**** Records ****

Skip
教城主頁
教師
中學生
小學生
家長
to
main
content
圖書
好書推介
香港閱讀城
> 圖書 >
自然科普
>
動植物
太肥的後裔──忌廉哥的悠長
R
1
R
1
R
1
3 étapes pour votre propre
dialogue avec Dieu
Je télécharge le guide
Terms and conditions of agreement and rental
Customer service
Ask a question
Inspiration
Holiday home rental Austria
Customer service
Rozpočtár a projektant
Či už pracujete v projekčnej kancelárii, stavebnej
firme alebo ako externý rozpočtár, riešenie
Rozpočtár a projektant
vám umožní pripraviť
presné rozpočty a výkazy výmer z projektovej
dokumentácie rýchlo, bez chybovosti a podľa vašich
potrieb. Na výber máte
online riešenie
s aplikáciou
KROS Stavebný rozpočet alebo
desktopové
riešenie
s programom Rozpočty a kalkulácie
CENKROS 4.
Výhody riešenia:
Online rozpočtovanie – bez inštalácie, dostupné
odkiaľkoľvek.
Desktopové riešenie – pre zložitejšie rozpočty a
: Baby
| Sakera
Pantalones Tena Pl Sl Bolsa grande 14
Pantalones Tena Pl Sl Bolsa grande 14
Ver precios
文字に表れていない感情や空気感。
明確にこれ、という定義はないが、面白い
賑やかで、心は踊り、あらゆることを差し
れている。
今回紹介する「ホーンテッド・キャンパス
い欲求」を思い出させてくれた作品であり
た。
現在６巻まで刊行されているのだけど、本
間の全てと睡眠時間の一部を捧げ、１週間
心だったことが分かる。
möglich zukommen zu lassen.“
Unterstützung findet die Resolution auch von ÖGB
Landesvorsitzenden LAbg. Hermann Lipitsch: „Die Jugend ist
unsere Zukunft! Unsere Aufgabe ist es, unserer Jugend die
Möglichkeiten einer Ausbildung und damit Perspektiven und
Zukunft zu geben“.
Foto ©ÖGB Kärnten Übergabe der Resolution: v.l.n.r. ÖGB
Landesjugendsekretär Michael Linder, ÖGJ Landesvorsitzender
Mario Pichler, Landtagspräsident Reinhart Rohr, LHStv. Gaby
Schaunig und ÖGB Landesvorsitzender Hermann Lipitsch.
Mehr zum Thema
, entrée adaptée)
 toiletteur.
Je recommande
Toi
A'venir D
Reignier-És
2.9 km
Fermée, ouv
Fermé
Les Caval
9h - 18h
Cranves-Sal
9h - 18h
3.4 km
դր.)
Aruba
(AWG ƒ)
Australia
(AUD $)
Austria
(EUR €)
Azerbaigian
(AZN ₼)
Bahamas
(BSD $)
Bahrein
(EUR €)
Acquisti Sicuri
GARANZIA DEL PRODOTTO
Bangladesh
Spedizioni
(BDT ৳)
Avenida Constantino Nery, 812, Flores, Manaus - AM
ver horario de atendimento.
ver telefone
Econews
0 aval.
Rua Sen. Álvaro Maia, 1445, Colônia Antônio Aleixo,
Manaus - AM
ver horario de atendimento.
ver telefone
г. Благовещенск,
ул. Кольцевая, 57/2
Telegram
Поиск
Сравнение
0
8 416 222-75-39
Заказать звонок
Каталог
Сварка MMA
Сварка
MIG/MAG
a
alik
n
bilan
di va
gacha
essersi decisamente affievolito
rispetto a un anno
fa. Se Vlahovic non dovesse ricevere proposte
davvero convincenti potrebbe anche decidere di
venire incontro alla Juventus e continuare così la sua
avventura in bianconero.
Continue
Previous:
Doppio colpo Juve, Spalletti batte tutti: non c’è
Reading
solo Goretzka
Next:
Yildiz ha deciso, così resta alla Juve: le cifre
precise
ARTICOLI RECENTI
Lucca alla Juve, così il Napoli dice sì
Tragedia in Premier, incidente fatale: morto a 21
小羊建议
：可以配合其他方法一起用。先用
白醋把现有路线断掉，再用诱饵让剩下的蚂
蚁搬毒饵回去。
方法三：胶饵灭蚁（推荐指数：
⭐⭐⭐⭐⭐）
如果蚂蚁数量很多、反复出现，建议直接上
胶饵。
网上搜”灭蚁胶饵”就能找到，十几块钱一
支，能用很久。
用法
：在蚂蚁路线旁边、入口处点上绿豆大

****

What is required: Find all lines in the records that hold the word "Lipitsch". Copy them.

Response for this exercise:
Landesvorsitzenden LAbg. Hermann Lipitsch: „Die Jugend ist
Schaunig und ÖGB Landesvorsitzender Hermann Lipitsch.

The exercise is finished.